## [Task description]
Word for word, restate the data that follows, omitting the images.

>>>>

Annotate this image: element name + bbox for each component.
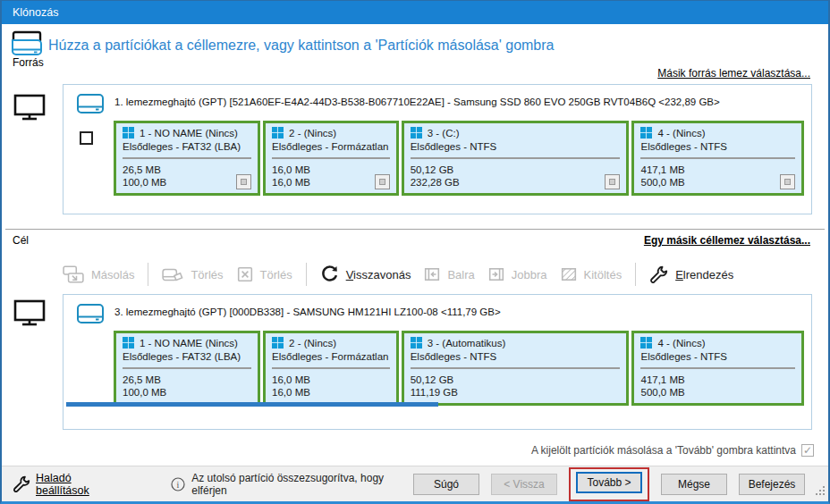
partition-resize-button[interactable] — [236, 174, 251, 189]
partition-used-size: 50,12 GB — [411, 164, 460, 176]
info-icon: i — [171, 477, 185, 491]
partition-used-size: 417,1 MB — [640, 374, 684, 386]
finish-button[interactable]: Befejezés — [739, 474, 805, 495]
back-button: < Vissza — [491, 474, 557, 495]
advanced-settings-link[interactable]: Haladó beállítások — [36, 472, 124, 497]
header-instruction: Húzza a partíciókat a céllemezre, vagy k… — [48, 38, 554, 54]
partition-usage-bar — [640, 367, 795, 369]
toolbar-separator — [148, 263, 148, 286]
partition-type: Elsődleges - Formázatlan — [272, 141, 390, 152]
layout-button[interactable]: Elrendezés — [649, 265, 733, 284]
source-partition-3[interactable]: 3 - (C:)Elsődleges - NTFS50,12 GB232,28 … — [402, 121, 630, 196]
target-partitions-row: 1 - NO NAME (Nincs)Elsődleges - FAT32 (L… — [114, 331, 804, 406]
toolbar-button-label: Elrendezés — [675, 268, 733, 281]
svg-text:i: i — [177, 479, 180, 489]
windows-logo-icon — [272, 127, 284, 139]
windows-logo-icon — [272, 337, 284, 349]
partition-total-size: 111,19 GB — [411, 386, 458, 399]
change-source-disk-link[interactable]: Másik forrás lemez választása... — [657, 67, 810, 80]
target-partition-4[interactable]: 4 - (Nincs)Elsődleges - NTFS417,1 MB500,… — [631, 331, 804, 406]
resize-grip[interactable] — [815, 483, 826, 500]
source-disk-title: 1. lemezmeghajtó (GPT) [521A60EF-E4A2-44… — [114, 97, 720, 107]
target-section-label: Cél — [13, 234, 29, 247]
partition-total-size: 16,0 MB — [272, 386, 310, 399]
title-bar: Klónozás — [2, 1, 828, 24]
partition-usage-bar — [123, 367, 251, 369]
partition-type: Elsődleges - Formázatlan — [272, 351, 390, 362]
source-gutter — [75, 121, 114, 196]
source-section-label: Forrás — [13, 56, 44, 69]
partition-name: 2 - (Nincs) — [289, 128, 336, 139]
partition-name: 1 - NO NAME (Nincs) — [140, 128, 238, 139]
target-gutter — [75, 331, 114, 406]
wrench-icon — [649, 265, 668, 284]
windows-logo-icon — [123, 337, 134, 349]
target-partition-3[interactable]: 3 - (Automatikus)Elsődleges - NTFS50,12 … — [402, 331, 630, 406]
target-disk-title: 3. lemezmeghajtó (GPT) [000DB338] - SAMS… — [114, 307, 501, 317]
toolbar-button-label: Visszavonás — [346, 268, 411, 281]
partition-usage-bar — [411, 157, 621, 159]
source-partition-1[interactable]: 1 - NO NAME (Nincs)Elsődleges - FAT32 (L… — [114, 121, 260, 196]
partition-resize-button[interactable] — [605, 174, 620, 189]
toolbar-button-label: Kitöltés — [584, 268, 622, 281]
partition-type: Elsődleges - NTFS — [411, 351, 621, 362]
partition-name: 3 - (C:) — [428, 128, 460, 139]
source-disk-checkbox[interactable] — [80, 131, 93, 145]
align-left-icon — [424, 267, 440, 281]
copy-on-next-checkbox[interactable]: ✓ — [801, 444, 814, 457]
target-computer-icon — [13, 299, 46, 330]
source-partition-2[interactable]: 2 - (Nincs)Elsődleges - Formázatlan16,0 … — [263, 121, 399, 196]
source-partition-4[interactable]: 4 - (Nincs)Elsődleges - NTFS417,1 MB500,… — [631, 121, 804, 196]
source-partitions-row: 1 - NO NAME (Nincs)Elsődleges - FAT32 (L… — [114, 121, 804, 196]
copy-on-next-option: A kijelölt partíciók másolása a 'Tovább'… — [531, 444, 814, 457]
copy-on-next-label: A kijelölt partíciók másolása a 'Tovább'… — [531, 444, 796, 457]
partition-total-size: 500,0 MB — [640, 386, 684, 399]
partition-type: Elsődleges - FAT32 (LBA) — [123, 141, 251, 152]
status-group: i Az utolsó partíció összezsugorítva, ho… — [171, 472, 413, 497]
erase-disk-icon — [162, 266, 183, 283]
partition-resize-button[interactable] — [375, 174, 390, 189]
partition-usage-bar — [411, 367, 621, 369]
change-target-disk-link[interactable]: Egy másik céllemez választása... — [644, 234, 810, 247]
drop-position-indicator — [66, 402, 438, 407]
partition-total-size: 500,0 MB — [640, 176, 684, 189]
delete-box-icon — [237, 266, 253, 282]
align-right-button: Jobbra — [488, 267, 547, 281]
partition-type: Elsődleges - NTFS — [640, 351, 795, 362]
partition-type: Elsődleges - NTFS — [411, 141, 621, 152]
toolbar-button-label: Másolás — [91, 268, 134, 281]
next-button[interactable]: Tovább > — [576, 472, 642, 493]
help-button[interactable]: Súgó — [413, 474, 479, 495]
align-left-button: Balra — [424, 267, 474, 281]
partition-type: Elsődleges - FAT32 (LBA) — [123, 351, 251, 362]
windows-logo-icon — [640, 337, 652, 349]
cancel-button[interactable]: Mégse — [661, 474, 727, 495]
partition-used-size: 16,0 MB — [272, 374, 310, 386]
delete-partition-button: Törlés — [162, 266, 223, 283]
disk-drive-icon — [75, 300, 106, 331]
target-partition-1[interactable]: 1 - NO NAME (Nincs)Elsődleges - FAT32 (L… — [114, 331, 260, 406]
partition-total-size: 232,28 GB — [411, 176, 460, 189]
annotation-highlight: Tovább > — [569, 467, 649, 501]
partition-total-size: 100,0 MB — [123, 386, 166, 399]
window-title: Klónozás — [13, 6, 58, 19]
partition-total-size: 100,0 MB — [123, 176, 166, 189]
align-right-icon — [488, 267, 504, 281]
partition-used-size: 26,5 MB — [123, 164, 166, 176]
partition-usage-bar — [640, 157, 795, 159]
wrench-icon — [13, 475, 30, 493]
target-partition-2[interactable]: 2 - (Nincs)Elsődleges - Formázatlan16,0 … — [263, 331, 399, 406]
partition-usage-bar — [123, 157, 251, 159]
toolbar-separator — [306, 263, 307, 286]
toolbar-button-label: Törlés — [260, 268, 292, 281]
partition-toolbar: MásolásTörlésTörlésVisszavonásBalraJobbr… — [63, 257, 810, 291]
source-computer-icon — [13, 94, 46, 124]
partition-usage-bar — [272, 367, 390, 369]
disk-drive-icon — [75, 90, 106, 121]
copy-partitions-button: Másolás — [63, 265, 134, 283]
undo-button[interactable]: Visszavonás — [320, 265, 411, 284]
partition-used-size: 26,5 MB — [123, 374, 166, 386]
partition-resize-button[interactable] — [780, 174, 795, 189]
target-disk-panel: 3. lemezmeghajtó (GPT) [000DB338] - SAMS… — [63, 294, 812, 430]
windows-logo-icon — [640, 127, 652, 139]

<<<<

## [Solution for this exercise]
Annotate this image: element name + bbox for each component.
partition-resize-button[interactable] — [236, 174, 251, 189]
partition-used-size: 50,12 GB — [411, 164, 460, 176]
info-icon: i — [171, 477, 185, 491]
partition-used-size: 417,1 MB — [640, 374, 684, 386]
finish-button[interactable]: Befejezés — [739, 474, 805, 495]
back-button: < Vissza — [491, 474, 557, 495]
advanced-settings-link[interactable]: Haladó beállítások — [36, 472, 124, 497]
header-instruction: Húzza a partíciókat a céllemezre, vagy k… — [48, 38, 554, 54]
partition-usage-bar — [640, 367, 795, 369]
toolbar-separator — [148, 263, 148, 286]
partition-type: Elsődleges - Formázatlan — [272, 141, 390, 152]
layout-button[interactable]: Elrendezés — [649, 265, 733, 284]
source-partition-3[interactable]: 3 - (C:)Elsődleges - NTFS50,12 GB232,28 … — [402, 121, 630, 196]
target-partitions-row: 1 - NO NAME (Nincs)Elsődleges - FAT32 (L… — [114, 331, 804, 406]
toolbar-button-label: Elrendezés — [675, 268, 733, 281]
svg-text:i: i — [177, 479, 180, 489]
windows-logo-icon — [272, 127, 284, 139]
windows-logo-icon — [272, 337, 284, 349]
partition-total-size: 111,19 GB — [411, 386, 458, 399]
change-source-disk-link[interactable]: Másik forrás lemez választása... — [657, 67, 810, 80]
target-partition-4[interactable]: 4 - (Nincs)Elsődleges - NTFS417,1 MB500,… — [631, 331, 804, 406]
resize-grip[interactable] — [815, 483, 826, 500]
source-disk-title: 1. lemezmeghajtó (GPT) [521A60EF-E4A2-44… — [114, 97, 720, 107]
target-section-label: Cél — [13, 234, 29, 247]
partition-total-size: 16,0 MB — [272, 386, 310, 399]
title-bar: Klónozás — [2, 1, 828, 24]
partition-usage-bar — [123, 367, 251, 369]
partition-type: Elsődleges - Formázatlan — [272, 351, 390, 362]
source-gutter — [75, 121, 114, 196]
source-section-label: Forrás — [13, 56, 44, 69]
partition-name: 2 - (Nincs) — [289, 128, 336, 139]
partition-name: 1 - NO NAME (Nincs) — [140, 128, 238, 139]
target-gutter — [75, 331, 114, 406]
wrench-icon — [649, 265, 668, 284]
windows-logo-icon — [123, 337, 134, 349]
target-partition-3[interactable]: 3 - (Automatikus)Elsődleges - NTFS50,12 … — [402, 331, 630, 406]
target-disk-title: 3. lemezmeghajtó (GPT) [000DB338] - SAMS… — [114, 307, 501, 317]
toolbar-button-label: Visszavonás — [346, 268, 411, 281]
partition-usage-bar — [411, 157, 621, 159]
source-partition-1[interactable]: 1 - NO NAME (Nincs)Elsődleges - FAT32 (L… — [114, 121, 260, 196]
partition-resize-button[interactable] — [605, 174, 620, 189]
toolbar-button-label: Kitöltés — [584, 268, 622, 281]
partition-type: Elsődleges - NTFS — [411, 351, 621, 362]
partition-name: 3 - (C:) — [428, 128, 460, 139]
source-disk-checkbox[interactable] — [80, 131, 93, 145]
align-left-icon — [424, 267, 440, 281]
copy-on-next-checkbox[interactable]: ✓ — [801, 444, 814, 457]
target-computer-icon — [13, 299, 46, 330]
source-partition-2[interactable]: 2 - (Nincs)Elsődleges - Formázatlan16,0 … — [263, 121, 399, 196]
source-partition-4[interactable]: 4 - (Nincs)Elsődleges - NTFS417,1 MB500,… — [631, 121, 804, 196]
source-partitions-row: 1 - NO NAME (Nincs)Elsődleges - FAT32 (L… — [114, 121, 804, 196]
copy-on-next-option: A kijelölt partíciók másolása a 'Tovább'… — [531, 444, 814, 457]
copy-on-next-label: A kijelölt partíciók másolása a 'Tovább'… — [531, 444, 796, 457]
partition-total-size: 500,0 MB — [640, 386, 684, 399]
partition-type: Elsődleges - FAT32 (LBA) — [123, 141, 251, 152]
status-group: i Az utolsó partíció összezsugorítva, ho… — [171, 472, 413, 497]
erase-disk-icon — [162, 266, 183, 283]
partition-resize-button[interactable] — [375, 174, 390, 189]
partition-usage-bar — [411, 367, 621, 369]
change-target-disk-link[interactable]: Egy másik céllemez választása... — [644, 234, 810, 247]
drop-position-indicator — [66, 402, 438, 407]
partition-total-size: 500,0 MB — [640, 176, 684, 189]
delete-box-icon — [237, 266, 253, 282]
align-right-button: Jobbra — [488, 267, 547, 281]
partition-type: Elsődleges - NTFS — [640, 351, 795, 362]
partition-type: Elsődleges - NTFS — [411, 141, 621, 152]
toolbar-button-label: Másolás — [91, 268, 134, 281]
next-button[interactable]: Tovább > — [576, 472, 642, 493]
help-button[interactable]: Súgó — [413, 474, 479, 495]
align-left-button: Balra — [424, 267, 474, 281]
partition-type: Elsődleges - FAT32 (LBA) — [123, 351, 251, 362]
windows-logo-icon — [640, 337, 652, 349]
cancel-button[interactable]: Mégse — [661, 474, 727, 495]
partition-used-size: 16,0 MB — [272, 374, 310, 386]
delete-partition-button: Törlés — [162, 266, 223, 283]
disk-drive-icon — [75, 300, 106, 331]
target-partition-1[interactable]: 1 - NO NAME (Nincs)Elsődleges - FAT32 (L… — [114, 331, 260, 406]
partition-total-size: 232,28 GB — [411, 176, 460, 189]
annotation-highlight: Tovább > — [569, 467, 649, 501]
partition-total-size: 100,0 MB — [123, 386, 166, 399]
window-title: Klónozás — [13, 6, 58, 19]
partition-total-size: 100,0 MB — [123, 176, 166, 189]
align-right-icon — [488, 267, 504, 281]
partition-used-size: 26,5 MB — [123, 164, 166, 176]
partition-usage-bar — [640, 157, 795, 159]
wrench-icon — [13, 475, 30, 493]
target-partition-2[interactable]: 2 - (Nincs)Elsődleges - Formázatlan16,0 … — [263, 331, 399, 406]
partition-usage-bar — [123, 157, 251, 159]
toolbar-separator — [306, 263, 307, 286]
toolbar-button-label: Törlés — [260, 268, 292, 281]
partition-toolbar: MásolásTörlésTörlésVisszavonásBalraJobbr… — [63, 257, 810, 291]
source-computer-icon — [13, 94, 46, 124]
partition-usage-bar — [272, 367, 390, 369]
disk-drive-icon — [75, 90, 106, 121]
copy-partitions-button: Másolás — [63, 265, 134, 283]
undo-button[interactable]: Visszavonás — [320, 265, 411, 284]
partition-used-size: 26,5 MB — [123, 374, 166, 386]
partition-resize-button[interactable] — [780, 174, 795, 189]
target-disk-panel: 3. lemezmeghajtó (GPT) [000DB338] - SAMS… — [63, 294, 812, 430]
windows-logo-icon — [640, 127, 652, 139]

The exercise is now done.